UN envoy: Haiti’s political crisis sends economy tumbling
UNITED NATIONS (AP) — The political impasse that has paralyzed Haiti is sending its economy deeper into recession, with 4.6 million people needing humanitarian aid — and there is no immediate end in sight, the U.N. envoy for Haiti said Thursday.
Helen La Lime told the U.N. Security Council that the Western Hemisphere’s poorest country is about to enter a second year with a caretaker government. She warned that the effects of the strained economy and prolonged political polarization “risk further affecting the integrity and effectiveness of key institutions, such as the Haitian National Police.”

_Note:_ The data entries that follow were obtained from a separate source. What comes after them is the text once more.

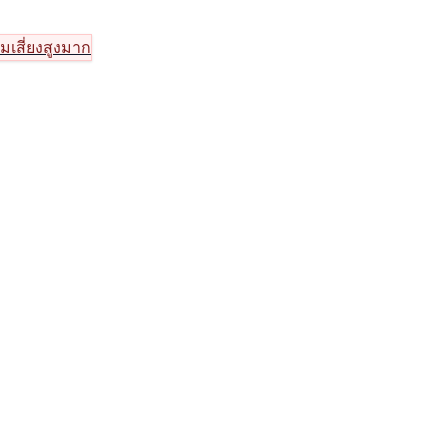
มเสี่ยงสูงมาก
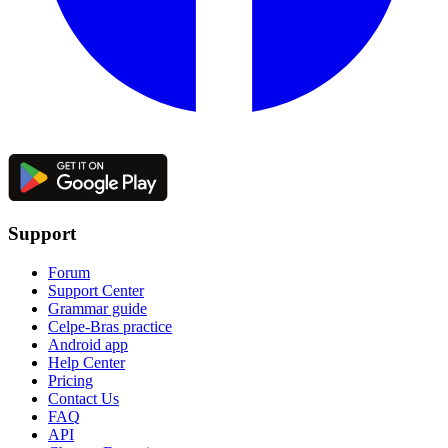
Support
Forum
Support Center
Grammar guide
Celpe-Bras practice
Android app
Help Center
Pricing
Contact Us
FAQ
API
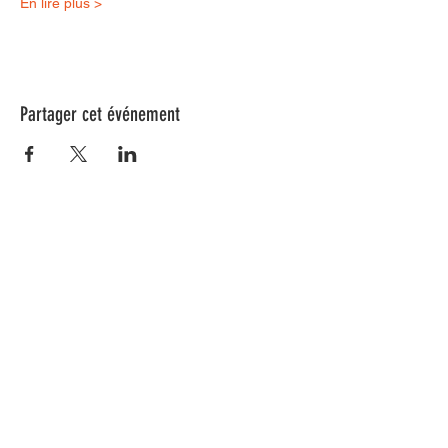
En lire plus >
Partager cet événement
Nos animations culturelles sont soutenues par la Région Sud, le
Département de Vaucluse et par la commune de Beaumes-de-
Venise.
Ne ratez aucune de nos
actualités ! Inscrivez-vous dès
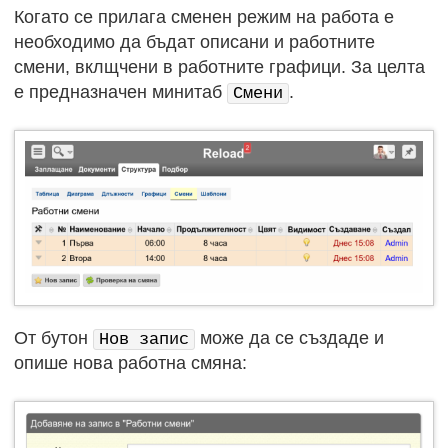
Когато се прилага сменен режим на работа е
необходимо да бъдат описани и работните
смени, вклщчени в работните графици. За целта
е предназначен минитаб
.
Смени
От бутон
може да се създаде и
Нов запис
опише нова работна смяна:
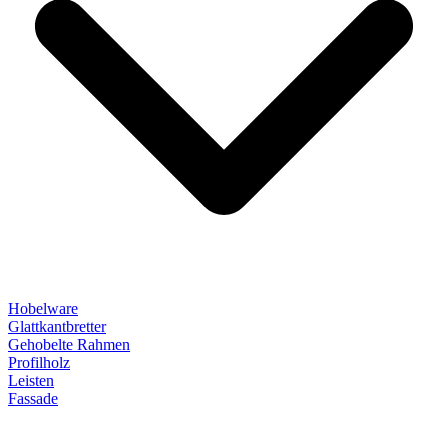
Hobelware
Glattkantbretter
Gehobelte Rahmen
Profilholz
Leisten
Fassade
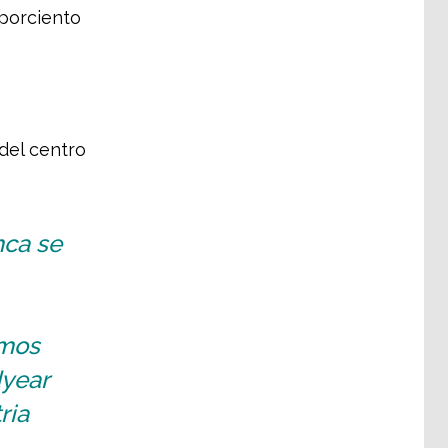
 porciento
 del centro
nca se
amos
year
ria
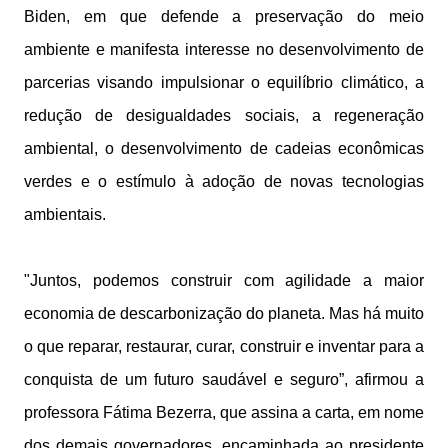
Biden, em que defende a preservação do meio
ambiente e manifesta interesse no desenvolvimento de
parcerias visando impulsionar o equilíbrio climático, a
redução de desigualdades sociais, a regeneração
ambiental, o desenvolvimento de cadeias econômicas
verdes e o estímulo à adoção de novas tecnologias
ambientais.
"Juntos, podemos construir com agilidade a maior
economia de descarbonização do planeta. Mas há muito
o que reparar, restaurar, curar, construir e inventar para a
conquista de um futuro saudável e seguro”, afirmou a
professora Fátima Bezerra, que assina a carta, em nome
dos demais governadores, encaminhada ao presidente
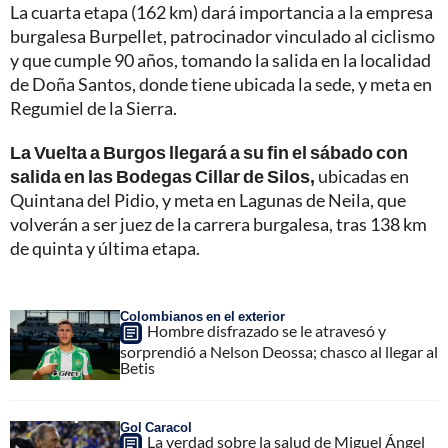
La cuarta etapa (162 km) dará importancia a la empresa
burgalesa Burpellet, patrocinador vinculado al ciclismo
y que cumple 90 años, tomando la salida en la localidad
de Doña Santos, donde tiene ubicada la sede, y meta en
Regumiel de la Sierra.
La Vuelta a Burgos llegará a su fin el sábado con
salida en las Bodegas Cillar de Silos,
ubicadas en
Quintana del Pidio, y meta en Lagunas de Neila, que
volverán a ser juez de la carrera burgalesa, tras 138 km
de quinta y última etapa.
Colombianos en el exterior
Hombre disfrazado se le atravesó y
sorprendió a Nelson Deossa; chasco al llegar al
Betis
Gol Caracol
La verdad sobre la salud de Miguel Ángel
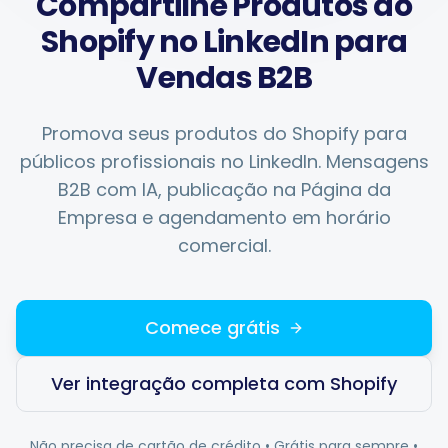
Compartilhe Produtos do
Shopify no LinkedIn para
Integrações
Vendas B2B
Para lojas Shopify
Promova seus produtos do Shopify para
públicos profissionais no LinkedIn. Mensagens
B2B com IA, publicação na Página da
Recursos
Empresa e agendamento em horário
comercial.
Preços
Contato
Comece grátis
Ver integração completa com Shopify
Blog
Não precisa de cartão de crédito • Grátis para sempre •
Sobre Nós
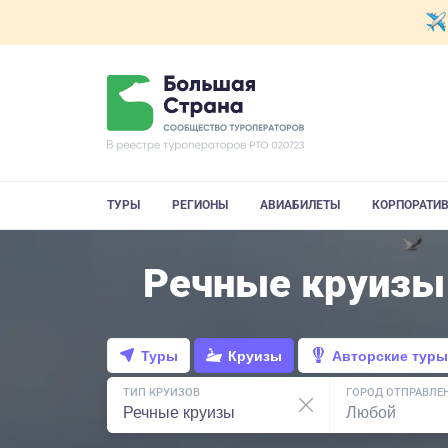
ТУРЫ
РЕГИОНЫ
АВИАБИЛЕТЫ
КОРПОРАТИ
Речные круизы
Туры
Круизы
Авторские туры
ТИП КРУИЗОВ
ГОРОД ОТПРАВЛЕ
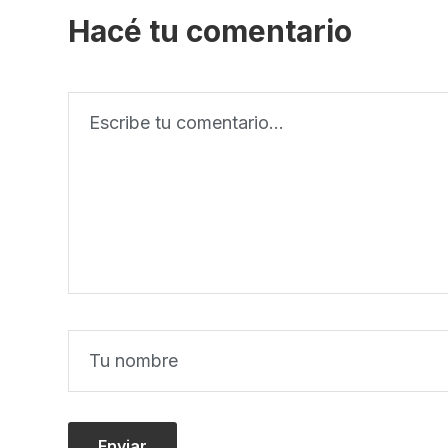
Hacé tu comentario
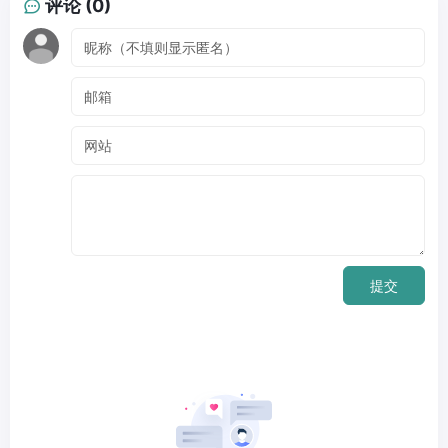
评论 (0)
提交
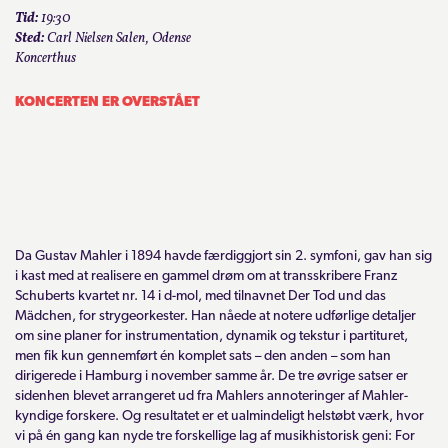
Tid:
19:30
Sted:
Carl Nielsen Salen, Odense
Koncerthus
KONCERTEN ER OVERSTÅET
Da Gustav Mahler i 1894 havde færdiggjort sin 2. symfoni, gav han sig
i kast med at realisere en gammel drøm om at transskribere Franz
Schuberts kvartet nr. 14 i d-mol, med tilnavnet Der Tod und das
Mädchen, for strygeorkester. Han nåede at notere udførlige detaljer
om sine planer for instrumentation, dynamik og tekstur i partituret,
men fik kun gennemført én komplet sats – den anden – som han
dirigerede i Hamburg i november samme år. De tre øvrige satser er
sidenhen blevet arrangeret ud fra Mahlers annoteringer af Mahler-
kyndige forskere. Og resultatet er et ualmindeligt helstøbt værk, hvor
vi på én gang kan nyde tre forskellige lag af musikhistorisk geni: For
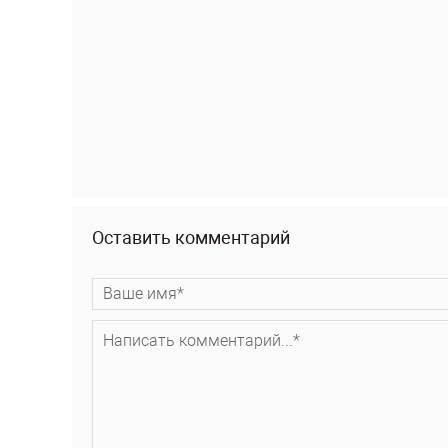
Оставить комментарий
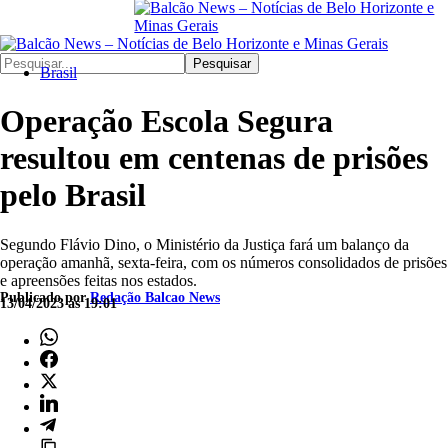
Pesquisar
Brasil
Operação Escola Segura
resultou em centenas de prisões
pelo Brasil
Segundo Flávio Dino, o Ministério da Justiça fará um balanço da
operação amanhã, sexta-feira, com os números consolidados de prisões
e apreensões feitas nos estados.
Publicado por
Redação Balcao News
13/04/2023 às 19:01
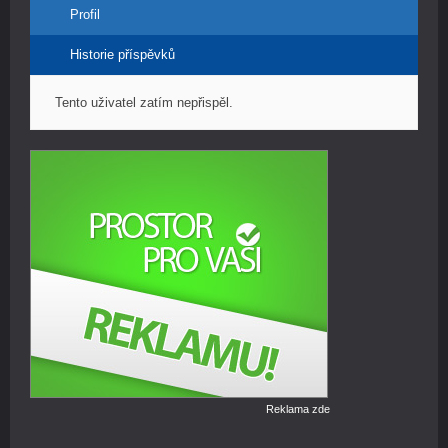
Profil
Historie příspěvků
Tento uživatel zatím nepřispěl.
Reklama zde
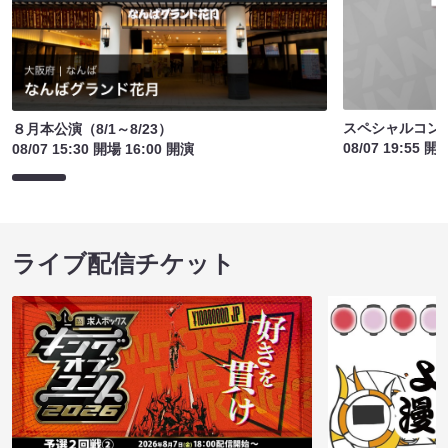
スペシャルコン
８月本公演（8/1～8/23）
08/07 19:55 開
08/07 15:30 開場 16:00 開演
ライブ配信チケット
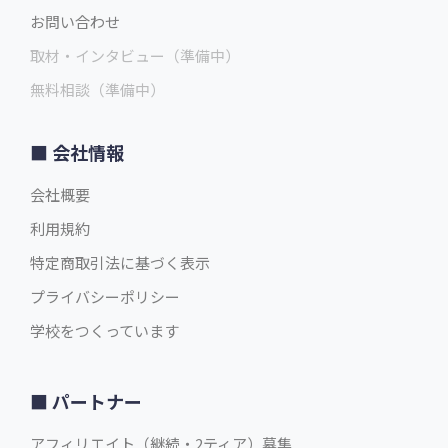
お問い合わせ
取材・インタビュー（準備中）
無料相談（準備中）
会社情報
会社概要
利用規約
特定商取引法に基づく表示
プライバシーポリシー
学校をつくっています
パートナー
アフィリエイト（継続・2ティア）募集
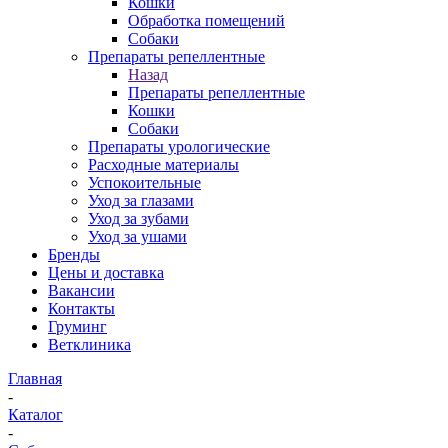
Кошки
Обработка помещений
Собаки
Препараты репеллентные
Назад
Препараты репеллентные
Кошки
Собаки
Препараты урологические
Расходные материалы
Успокоительные
Уход за глазами
Уход за зубами
Уход за ушами
Бренды
Цены и доставка
Вакансии
Контакты
Груминг
Ветклиника
Главная
-
Каталог
-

To avoid further deterioration, she said, Haitian leaders must “rise to the occasion and commit to a way out of this impasse that will best serve the interests of their people.”
Haiti has been roiled by street protests and economic stagnation for much of President Jovenal Moïse’s nearly three years in office as opposition leaders demand his departure. They say he has mismanaged the economy and failed to prosecute years of unbridled corruption that siphoned billions in international aid into bank accounts overseas.
His opponents have failed, and Haiti’s parliament shut down in January because of the chaos, eliminating the check on presidential power that paralyzed Moise for years. He is now ruling by executive order.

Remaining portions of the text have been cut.